Lycée Voltaire - 1963
L'ambiance dans la cour cette matinée là n'était aucunement semblable avec les précédentes. Monsieur Bellanger se demandait ce qu'il se tramait. Qu'est-ce que les garçons avaient encore inventé cette fois ? Tous les secondes 1 semblaient en profonde interrogation, certains débattaient et se disputaient presque. D'autres gardaient leurs réponses pour eux. Le seul point commun : ils avaient un stylo et notaient sur de petits bouts de papier un contenu jusque là inconnu au surveillant général. C'était d'autant plus déconcertant que deux des filles de cette classe paraissaient aussi perturbées que lui, se demandant si elles n'avaient pas oublié un devoir à faire ou une interrogation à réviser. Le phénomène n'était pas flagrant pour ceux qui préféraient aborder leur week-end ou ce qu'ils avaient prévu pour les vacances de la Toussaint. Pour le regard avisé d'un homme tel que lui, cela sentait les ennuis. Il ne savait pas exactement de quel ordre ni de quelle gravité. Alors il se dirigea sans attendre vers Daniel Applebaum, clairement en plein dilemme. Il demanda ce qui pouvait bien le tracasser - dans la salle des professeurs, il ne lui semblait pas avoir eu vent d'un examen. Le jeune homme rangea sa note le plus naturellement possible et se mit à raconter les problèmes qu'il rencontrait à la maison. Occupant monsieur Bellanger jusqu'à ce que la sonnerie ne retentisse.

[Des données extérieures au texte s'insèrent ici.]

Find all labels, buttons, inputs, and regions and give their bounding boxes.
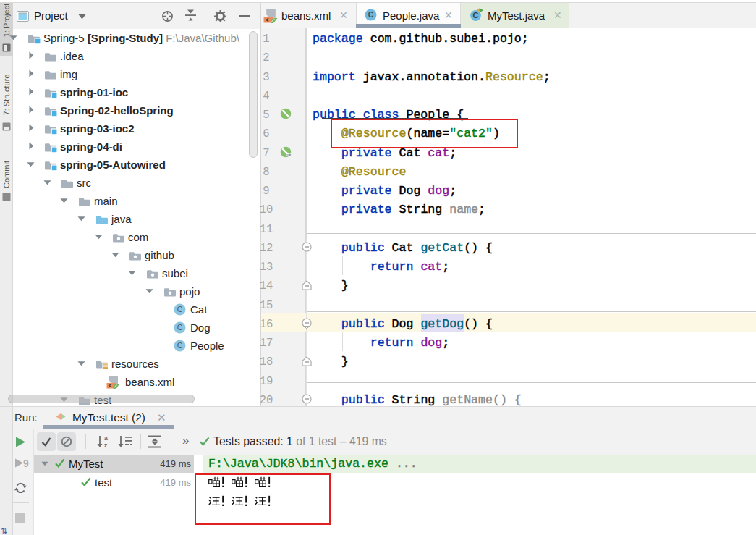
svg-text:C: C: [368, 10, 374, 19]
svg-text:9: 9: [23, 458, 29, 468]
svg-text:C: C: [177, 323, 183, 332]
svg-text:C: C: [177, 341, 183, 350]
svg-text:a: a: [104, 434, 108, 442]
svg-text:z: z: [104, 442, 107, 449]
svg-text:C: C: [473, 11, 479, 20]
svg-text:C: C: [177, 305, 183, 313]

La journée se déroula avec ces messes basses et griffonnages à l'abri des regards qui éveillèrent surtout la curiosité d'Hadler et de Sabiani, elles firent des hypothèses et se mirent à l'esprit d'aller voir Pichon pour l'interroger. S'il gardait le silence ou mentait, elles tenteraient de voler les précieux morceaux de cahiers arrachés. Lors de la dernière pause, avant les deux heures de cours qui signaient la fin du lundi, les enquêtrices en herbe bloquèrent le passage d'Henri dans les grands escaliers, affichant des mines qui lui firent froid dans le dos. Faussement aimables. Mielleuses.

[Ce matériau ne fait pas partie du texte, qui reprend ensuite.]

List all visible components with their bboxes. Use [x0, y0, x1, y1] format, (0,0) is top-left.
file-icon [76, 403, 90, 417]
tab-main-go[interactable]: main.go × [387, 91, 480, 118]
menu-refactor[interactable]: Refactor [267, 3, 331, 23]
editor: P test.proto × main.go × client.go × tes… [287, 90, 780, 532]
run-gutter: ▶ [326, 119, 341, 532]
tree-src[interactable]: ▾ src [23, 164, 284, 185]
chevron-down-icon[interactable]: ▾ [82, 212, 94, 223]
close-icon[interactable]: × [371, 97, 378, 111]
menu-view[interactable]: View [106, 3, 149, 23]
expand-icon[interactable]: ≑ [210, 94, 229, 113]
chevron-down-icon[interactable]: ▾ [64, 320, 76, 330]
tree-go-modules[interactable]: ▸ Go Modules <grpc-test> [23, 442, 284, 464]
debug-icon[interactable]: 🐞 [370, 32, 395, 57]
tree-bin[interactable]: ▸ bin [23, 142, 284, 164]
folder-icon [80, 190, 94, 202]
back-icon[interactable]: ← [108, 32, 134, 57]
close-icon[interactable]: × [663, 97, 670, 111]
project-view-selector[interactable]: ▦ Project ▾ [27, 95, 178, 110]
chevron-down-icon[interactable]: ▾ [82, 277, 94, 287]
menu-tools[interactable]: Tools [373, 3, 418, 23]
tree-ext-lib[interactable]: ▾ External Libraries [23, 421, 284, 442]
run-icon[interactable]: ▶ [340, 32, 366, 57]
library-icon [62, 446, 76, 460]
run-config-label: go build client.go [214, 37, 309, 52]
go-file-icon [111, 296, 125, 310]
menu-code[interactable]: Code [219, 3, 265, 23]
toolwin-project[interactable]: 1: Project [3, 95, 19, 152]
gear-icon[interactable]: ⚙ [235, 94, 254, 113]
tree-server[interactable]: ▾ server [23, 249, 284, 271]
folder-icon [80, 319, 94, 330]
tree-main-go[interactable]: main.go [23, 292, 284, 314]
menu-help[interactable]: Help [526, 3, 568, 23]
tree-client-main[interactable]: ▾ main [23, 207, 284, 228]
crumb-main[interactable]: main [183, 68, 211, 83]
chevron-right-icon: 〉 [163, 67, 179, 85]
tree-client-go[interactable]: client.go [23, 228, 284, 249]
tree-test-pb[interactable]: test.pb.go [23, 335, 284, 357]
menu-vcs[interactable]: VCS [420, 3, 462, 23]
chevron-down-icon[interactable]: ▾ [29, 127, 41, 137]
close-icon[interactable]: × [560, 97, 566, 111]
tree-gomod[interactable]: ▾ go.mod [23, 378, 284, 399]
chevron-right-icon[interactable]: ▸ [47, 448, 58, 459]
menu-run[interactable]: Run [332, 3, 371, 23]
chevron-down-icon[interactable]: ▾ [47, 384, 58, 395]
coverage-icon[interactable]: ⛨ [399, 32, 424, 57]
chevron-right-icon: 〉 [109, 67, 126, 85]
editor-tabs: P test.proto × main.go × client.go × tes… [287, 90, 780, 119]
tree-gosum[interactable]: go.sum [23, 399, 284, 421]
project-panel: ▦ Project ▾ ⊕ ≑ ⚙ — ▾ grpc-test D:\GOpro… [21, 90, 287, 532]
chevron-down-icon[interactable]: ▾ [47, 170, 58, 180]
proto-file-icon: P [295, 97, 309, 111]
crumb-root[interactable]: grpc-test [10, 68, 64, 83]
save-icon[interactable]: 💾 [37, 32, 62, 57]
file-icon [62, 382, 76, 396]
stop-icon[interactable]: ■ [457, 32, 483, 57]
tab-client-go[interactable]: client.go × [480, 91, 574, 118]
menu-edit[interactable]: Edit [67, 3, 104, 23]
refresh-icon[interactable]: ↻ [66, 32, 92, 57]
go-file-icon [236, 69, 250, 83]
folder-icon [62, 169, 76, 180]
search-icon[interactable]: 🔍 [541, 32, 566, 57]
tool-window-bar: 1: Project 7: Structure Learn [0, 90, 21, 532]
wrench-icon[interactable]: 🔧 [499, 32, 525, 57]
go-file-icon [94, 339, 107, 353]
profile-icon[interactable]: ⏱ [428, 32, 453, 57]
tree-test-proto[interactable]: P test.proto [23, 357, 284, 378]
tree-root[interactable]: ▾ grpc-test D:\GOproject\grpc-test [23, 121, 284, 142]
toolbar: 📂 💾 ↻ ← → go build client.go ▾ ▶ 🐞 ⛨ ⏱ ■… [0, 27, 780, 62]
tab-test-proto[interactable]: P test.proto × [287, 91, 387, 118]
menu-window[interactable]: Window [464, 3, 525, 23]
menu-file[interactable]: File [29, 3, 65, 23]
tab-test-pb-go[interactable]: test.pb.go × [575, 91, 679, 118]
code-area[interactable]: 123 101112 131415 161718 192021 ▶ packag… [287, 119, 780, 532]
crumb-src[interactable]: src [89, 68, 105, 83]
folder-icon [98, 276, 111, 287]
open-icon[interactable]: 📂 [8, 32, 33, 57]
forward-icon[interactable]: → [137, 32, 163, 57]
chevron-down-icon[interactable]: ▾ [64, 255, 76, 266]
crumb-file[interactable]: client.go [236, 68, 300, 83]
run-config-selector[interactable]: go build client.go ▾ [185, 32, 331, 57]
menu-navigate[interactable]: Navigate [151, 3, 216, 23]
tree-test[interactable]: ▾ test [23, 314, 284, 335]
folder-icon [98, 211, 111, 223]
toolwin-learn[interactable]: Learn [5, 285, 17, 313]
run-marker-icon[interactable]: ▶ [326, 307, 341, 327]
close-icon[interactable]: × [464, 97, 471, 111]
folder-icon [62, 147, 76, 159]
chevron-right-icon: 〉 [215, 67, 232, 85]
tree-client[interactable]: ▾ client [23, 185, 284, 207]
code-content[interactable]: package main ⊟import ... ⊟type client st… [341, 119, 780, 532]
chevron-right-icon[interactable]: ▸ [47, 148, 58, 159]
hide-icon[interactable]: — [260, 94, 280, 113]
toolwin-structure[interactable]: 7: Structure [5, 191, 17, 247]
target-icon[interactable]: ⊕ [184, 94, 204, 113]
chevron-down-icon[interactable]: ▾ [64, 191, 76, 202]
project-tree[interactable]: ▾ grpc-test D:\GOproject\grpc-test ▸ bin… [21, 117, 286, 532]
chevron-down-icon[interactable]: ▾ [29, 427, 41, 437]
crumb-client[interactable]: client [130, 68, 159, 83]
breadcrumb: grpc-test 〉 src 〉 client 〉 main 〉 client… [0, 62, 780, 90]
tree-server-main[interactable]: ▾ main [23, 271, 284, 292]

"Je sais ce que vous allez me demander mais..." il baissa la voix tandis que le groupe de Descamps descendait les marches, soudainement intéressé par leur discussion.
"Je ne peux pas en parler." termina de dire le chef de classe en rejoignant ses amis dehors, un sourire sincère et désolé sur le visage.
Annick pesta puis tira la main d'Hadler, elles se cachèrent et surveillèrent derrière les fenêtres qui offraient une vue excellente sur la cour.
"Regarde." ordonna la blonde à son amie.
Vergoux passait pour ramasser les bulletins qu'on lui tendait et se rendait aux toilettes des garçons en vérifiant que personne ne le suivait. Il n'y avait aucune trace de Dupin ou Descamps dont le banc favori était étrangement inoccupé.Cachés au fond des sanitaires, l'inséparable duo comptait les voix et notait dans quel ordre chaque candidates revenaient le plus. Joseph avait retardé la compétition par besoin de digérer l'épisode du fiancé. Encore empli de ressentiment, il écrivit sur l'ultime papier, plaçant Hadler en dernière avec un sourire satisfait. Il le posa en haut de la pile et s'apprêtait à les mettre dans un toilette pour tirer la chasse quand du bruit se fit entendre à l'entrée. Dupin se hâtait d'obtenir les scores pendant que son ami se dirigeait vers la source de ce remue-ménage. Il vit Hadler pousser l'un des garçons qu'il avait posté là, suivie de près par sa comparse. Sans qu'il ait le temps de faire un mouvement, Annick lui avait arraché son précieux trésor des mains et se mit à partir en courant. L'étrangère tenta de faire barrage mais fut vite envoyée dans un des cabinets. Surprise. Joseph sortit en claquant la porte derrière lui mais c'était trop tard, la blonde avait rejoint Michèle Magnan et Simone Palladino - monsieur Bellanger venait de sortir de l'infirmerie. Il observa Descamps qui ne lâchait pas les filles du regard. Fulminant de rage. Lorene passa devant lui, un air douloureux sur le visage. Le bras éraflé.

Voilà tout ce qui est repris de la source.